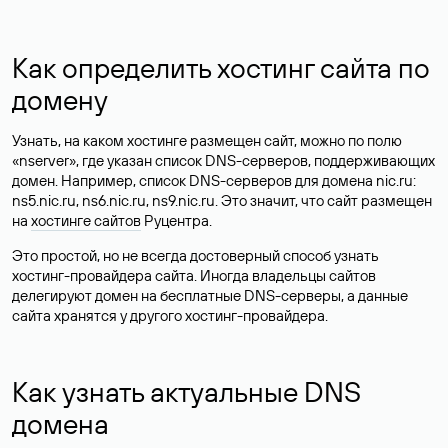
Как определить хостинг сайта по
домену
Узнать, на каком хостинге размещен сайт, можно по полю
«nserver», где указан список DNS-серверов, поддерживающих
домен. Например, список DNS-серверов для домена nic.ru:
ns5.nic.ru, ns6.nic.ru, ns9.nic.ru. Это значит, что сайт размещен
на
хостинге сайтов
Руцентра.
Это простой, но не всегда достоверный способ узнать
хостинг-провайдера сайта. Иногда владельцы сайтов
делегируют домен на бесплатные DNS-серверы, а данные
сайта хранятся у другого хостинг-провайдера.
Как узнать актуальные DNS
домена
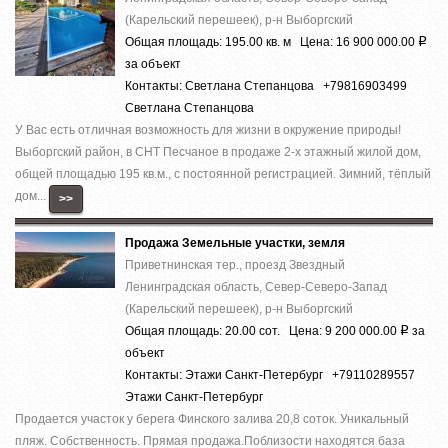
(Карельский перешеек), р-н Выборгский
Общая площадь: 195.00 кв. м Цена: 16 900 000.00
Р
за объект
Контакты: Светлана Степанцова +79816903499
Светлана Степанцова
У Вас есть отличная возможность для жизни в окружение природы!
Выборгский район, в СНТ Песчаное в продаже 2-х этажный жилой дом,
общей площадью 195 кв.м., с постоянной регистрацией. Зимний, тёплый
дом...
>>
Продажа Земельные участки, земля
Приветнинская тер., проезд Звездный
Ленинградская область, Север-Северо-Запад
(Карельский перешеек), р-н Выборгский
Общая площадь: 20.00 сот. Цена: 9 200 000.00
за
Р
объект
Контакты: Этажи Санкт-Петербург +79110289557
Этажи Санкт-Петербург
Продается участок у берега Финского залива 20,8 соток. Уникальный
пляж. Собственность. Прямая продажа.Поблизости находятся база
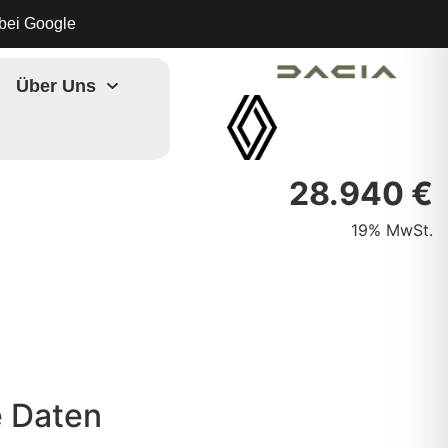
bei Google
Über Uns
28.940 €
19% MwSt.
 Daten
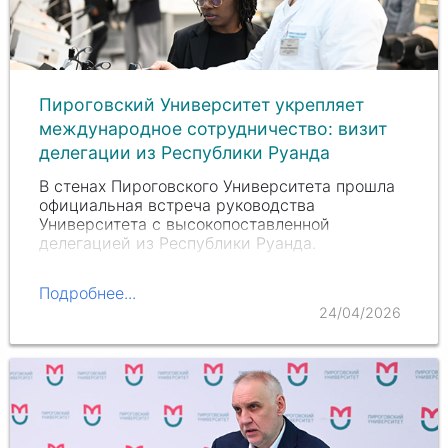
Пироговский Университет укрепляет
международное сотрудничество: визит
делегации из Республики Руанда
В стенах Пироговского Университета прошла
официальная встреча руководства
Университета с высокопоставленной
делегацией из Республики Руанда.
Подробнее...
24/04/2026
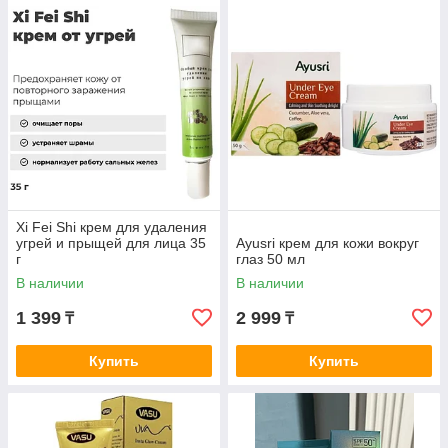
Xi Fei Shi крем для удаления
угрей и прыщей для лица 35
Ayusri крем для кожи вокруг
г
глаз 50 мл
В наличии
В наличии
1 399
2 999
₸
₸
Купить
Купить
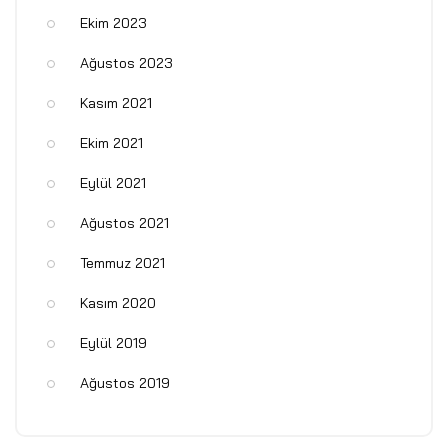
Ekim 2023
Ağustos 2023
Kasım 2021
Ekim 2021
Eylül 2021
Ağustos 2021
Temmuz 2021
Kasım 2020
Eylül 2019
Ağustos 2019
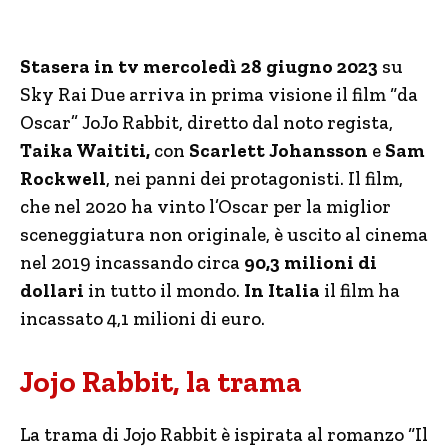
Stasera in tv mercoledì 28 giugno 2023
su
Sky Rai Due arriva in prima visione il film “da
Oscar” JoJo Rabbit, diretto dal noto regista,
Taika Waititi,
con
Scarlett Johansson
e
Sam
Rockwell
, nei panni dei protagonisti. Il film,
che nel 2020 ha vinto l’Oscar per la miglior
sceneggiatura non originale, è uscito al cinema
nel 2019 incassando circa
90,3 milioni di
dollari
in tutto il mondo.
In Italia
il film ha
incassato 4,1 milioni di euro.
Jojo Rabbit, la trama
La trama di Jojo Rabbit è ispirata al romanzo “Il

##########

▶ [EXERCISE BRIEF]: Images are not wanted in the copy. Please print the material above exactly.

▶ [TASK ANSWER]:
Как определить хостинг сайта по
домену
Узнать, на каком хостинге размещен сайт, можно по полю
«nserver», где указан список DNS-серверов, поддерживающих
домен. Например, список DNS-серверов для домена nic.ru:
ns5.nic.ru, ns6.nic.ru, ns9.nic.ru. Это значит, что сайт размещен
на
хостинге сайтов
Руцентра.
Это простой, но не всегда достоверный способ узнать
хостинг-провайдера сайта. Иногда владельцы сайтов
делегируют домен на бесплатные DNS-серверы, а данные
сайта хранятся у другого хостинг-провайдера.
Как узнать актуальные DNS
домена
(Карельский перешеек), р-н Выборгский
Общая площадь: 195.00 кв. м Цена: 16 900 000.00
Р
за объект
Контакты: Светлана Степанцова +79816903499
Светлана Степанцова
У Вас есть отличная возможность для жизни в окружение природы!
Выборгский район, в СНТ Песчаное в продаже 2-х этажный жилой дом,
общей площадью 195 кв.м., с постоянной регистрацией. Зимний, тёплый
дом...
>>
Продажа Земельные участки, земля
Приветнинская тер., проезд Звездный
Ленинградская область, Север-Северо-Запад
(Карельский перешеек), р-н Выборгский
Общая площадь: 20.00 сот. Цена: 9 200 000.00
за
Р
объект
Контакты: Этажи Санкт-Петербург +79110289557
Этажи Санкт-Петербург
Продается участок у берега Финского залива 20,8 соток. Уникальный
пляж. Собственность. Прямая продажа.Поблизости находятся база
bei Google
Über Uns
28.940 €
19% MwSt.
 Daten
Пироговский Университет укрепляет
международное сотрудничество: визит
делегации из Республики Руанда
В стенах Пироговского Университета прошла
официальная встреча руководства
Университета с высокопоставленной
делегацией из Республики Руанда.
Подробнее...
24/04/2026
Xi Fei Shi крем для удаления
угрей и прыщей для лица 35
Ayusri крем для кожи вокруг
г
глаз 50 мл
В наличии
В наличии
1 399
2 999
₸
₸
Купить
Купить
Ekim 2023
Ağustos 2023
Kasım 2021
Ekim 2021
Eylül 2021
Ağustos 2021
Temmuz 2021
Kasım 2020
Eylül 2019
Ağustos 2019
Stasera in tv mercoledì 28 giugno 2023
su
Sky Rai Due arriva in prima visione il film “da
Oscar” JoJo Rabbit, diretto dal noto regista,
Taika Waititi,
con
Scarlett Johansson
e
Sam
Rockwell
, nei panni dei protagonisti. Il film,
che nel 2020 ha vinto l’Oscar per la miglior
sceneggiatura non originale, è uscito al cinema
nel 2019 incassando circa
90,3 milioni di
dollari
in tutto il mondo.
In Italia
il film ha
incassato 4,1 milioni di euro.
Jojo Rabbit, la trama
La trama di Jojo Rabbit è ispirata al romanzo “Il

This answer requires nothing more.